▶ [Input]:
.....
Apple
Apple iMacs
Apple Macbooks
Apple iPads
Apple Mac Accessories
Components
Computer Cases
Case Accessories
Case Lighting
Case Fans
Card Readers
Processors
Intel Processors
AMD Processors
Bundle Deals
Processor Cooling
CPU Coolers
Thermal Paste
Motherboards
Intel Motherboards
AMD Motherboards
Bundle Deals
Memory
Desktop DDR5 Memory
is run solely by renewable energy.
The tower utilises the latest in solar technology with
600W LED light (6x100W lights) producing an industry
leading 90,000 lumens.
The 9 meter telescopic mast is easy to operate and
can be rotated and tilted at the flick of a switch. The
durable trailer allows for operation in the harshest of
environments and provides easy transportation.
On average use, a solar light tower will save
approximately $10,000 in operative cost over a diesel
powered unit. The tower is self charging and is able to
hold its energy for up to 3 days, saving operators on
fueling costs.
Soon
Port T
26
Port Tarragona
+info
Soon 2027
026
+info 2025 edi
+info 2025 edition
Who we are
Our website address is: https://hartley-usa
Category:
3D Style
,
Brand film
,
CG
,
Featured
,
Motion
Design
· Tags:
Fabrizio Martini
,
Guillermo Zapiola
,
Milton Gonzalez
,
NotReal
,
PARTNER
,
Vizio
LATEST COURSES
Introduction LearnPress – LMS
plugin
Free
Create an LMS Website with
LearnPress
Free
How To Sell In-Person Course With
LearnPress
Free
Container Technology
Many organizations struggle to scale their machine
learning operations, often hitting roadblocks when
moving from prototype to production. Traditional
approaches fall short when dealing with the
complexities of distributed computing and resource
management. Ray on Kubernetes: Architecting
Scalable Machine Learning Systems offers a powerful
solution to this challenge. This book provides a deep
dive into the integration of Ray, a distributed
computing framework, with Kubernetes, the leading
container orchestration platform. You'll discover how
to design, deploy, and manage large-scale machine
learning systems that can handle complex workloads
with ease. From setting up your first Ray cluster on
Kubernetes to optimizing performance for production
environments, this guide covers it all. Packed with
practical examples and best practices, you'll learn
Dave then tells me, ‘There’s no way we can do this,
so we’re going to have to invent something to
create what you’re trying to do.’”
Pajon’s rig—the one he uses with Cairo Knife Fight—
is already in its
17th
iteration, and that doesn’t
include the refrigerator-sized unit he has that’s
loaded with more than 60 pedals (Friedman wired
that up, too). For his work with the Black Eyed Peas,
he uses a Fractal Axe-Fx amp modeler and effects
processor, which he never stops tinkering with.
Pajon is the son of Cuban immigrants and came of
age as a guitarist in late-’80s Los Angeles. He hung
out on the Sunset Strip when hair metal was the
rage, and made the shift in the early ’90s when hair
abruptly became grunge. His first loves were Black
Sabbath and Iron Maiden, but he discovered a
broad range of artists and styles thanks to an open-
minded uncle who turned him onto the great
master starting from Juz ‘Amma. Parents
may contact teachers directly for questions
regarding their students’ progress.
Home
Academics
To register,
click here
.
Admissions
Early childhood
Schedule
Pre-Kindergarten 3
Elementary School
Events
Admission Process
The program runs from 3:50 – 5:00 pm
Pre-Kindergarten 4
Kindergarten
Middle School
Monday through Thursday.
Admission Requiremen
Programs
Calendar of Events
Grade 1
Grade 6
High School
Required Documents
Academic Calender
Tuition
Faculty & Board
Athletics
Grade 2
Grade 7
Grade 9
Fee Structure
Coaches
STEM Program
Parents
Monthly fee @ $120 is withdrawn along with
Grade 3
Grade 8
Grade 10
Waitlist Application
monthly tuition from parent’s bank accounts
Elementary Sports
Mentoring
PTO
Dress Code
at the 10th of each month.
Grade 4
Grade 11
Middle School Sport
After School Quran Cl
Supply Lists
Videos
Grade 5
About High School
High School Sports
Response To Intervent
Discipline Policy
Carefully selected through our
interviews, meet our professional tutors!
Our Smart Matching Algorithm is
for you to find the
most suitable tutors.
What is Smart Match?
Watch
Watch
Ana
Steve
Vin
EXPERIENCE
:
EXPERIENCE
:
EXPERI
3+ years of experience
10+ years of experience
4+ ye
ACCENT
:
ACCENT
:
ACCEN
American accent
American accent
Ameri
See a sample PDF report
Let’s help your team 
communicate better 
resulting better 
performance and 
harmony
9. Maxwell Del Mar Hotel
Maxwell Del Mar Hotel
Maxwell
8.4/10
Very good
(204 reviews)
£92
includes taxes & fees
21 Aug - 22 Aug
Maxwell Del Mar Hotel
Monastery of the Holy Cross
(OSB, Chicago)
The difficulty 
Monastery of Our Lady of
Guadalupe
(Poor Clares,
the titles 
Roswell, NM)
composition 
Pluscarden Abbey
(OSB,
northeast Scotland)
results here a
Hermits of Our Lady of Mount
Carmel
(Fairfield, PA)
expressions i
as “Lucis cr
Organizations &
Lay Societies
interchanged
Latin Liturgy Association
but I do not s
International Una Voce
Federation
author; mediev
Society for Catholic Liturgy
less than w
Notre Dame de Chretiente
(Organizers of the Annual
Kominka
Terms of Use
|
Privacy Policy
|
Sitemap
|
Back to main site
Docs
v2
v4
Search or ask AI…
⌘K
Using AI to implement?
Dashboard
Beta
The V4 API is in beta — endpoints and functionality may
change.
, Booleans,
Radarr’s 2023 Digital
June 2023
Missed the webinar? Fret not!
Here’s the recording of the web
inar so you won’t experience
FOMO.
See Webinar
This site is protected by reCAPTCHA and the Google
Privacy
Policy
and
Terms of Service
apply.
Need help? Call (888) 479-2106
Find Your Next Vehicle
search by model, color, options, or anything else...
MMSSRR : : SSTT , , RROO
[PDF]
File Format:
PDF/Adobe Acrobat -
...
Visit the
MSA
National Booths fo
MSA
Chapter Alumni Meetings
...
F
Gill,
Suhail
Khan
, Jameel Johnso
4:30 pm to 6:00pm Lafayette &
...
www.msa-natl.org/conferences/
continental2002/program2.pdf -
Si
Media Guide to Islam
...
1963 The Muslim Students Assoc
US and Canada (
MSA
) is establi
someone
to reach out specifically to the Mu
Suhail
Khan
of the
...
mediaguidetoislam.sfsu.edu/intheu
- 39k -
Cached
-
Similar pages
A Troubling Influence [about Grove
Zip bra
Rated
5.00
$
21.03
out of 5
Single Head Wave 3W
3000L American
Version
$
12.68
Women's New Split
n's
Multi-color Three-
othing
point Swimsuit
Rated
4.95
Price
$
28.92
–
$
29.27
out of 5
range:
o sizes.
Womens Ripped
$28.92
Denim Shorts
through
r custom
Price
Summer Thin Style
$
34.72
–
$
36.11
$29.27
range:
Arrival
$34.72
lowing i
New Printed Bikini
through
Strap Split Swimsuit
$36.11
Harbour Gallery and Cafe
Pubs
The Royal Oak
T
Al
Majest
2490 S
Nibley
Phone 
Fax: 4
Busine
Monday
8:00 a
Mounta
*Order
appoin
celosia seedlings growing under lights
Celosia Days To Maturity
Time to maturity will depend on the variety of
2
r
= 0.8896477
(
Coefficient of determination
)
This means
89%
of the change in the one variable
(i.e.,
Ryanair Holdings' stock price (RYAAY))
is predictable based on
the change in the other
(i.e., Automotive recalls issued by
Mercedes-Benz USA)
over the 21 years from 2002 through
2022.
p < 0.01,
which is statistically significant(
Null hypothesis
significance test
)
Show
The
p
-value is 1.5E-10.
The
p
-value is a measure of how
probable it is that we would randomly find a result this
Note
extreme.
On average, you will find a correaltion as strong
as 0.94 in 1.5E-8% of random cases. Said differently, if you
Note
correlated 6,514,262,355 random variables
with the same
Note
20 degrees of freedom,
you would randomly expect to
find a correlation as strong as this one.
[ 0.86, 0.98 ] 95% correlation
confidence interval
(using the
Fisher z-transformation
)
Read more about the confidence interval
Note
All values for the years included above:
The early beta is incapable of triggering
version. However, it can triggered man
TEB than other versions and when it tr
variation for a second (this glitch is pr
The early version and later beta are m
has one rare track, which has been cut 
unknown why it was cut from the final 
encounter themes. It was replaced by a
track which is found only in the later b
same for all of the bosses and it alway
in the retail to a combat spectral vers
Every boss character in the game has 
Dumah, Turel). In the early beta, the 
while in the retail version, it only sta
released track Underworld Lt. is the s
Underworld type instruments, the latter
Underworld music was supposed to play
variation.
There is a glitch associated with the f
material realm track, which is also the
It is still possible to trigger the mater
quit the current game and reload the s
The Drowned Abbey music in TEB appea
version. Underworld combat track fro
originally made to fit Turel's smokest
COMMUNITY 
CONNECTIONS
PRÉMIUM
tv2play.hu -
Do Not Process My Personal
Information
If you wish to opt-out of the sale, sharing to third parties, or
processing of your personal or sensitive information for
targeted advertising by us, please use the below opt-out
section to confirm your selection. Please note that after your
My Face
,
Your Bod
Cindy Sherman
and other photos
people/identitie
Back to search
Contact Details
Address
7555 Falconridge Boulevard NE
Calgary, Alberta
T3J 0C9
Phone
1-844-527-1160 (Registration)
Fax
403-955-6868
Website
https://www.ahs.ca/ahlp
.....
▶ [Prompt]:
In the entries above, find the line with "so we’re going to have to invent something to" and the line with "for you to find the", then set down exactly those two and every line between them, nothing else.

▶ [Output for this task]:
so we’re going to have to invent something to
create what you’re trying to do.’”
Pajon’s rig—the one he uses with Cairo Knife Fight—
is already in its
17th
iteration, and that doesn’t
include the refrigerator-sized unit he has that’s
loaded with more than 60 pedals (Friedman wired
that up, too). For his work with the Black Eyed Peas,
he uses a Fractal Axe-Fx amp modeler and effects
processor, which he never stops tinkering with.
Pajon is the son of Cuban immigrants and came of
age as a guitarist in late-’80s Los Angeles. He hung
out on the Sunset Strip when hair metal was the
rage, and made the shift in the early ’90s when hair
abruptly became grunge. His first loves were Black
Sabbath and Iron Maiden, but he discovered a
broad range of artists and styles thanks to an open-
minded uncle who turned him onto the great
master starting from Juz ‘Amma. Parents
may contact teachers directly for questions
regarding their students’ progress.
Home
Academics
To register,
click here
.
Admissions
Early childhood
Schedule
Pre-Kindergarten 3
Elementary School
Events
Admission Process
The program runs from 3:50 – 5:00 pm
Pre-Kindergarten 4
Kindergarten
Middle School
Monday through Thursday.
Admission Requiremen
Programs
Calendar of Events
Grade 1
Grade 6
High School
Required Documents
Academic Calender
Tuition
Faculty & Board
Athletics
Grade 2
Grade 7
Grade 9
Fee Structure
Coaches
STEM Program
Parents
Monthly fee @ $120 is withdrawn along with
Grade 3
Grade 8
Grade 10
Waitlist Application
monthly tuition from parent’s bank accounts
Elementary Sports
Mentoring
PTO
Dress Code
at the 10th of each month.
Grade 4
Grade 11
Middle School Sport
After School Quran Cl
Supply Lists
Videos
Grade 5
About High School
High School Sports
Response To Intervent
Discipline Policy
Carefully selected through our
interviews, meet our professional tutors!
Our Smart Matching Algorithm is
for you to find the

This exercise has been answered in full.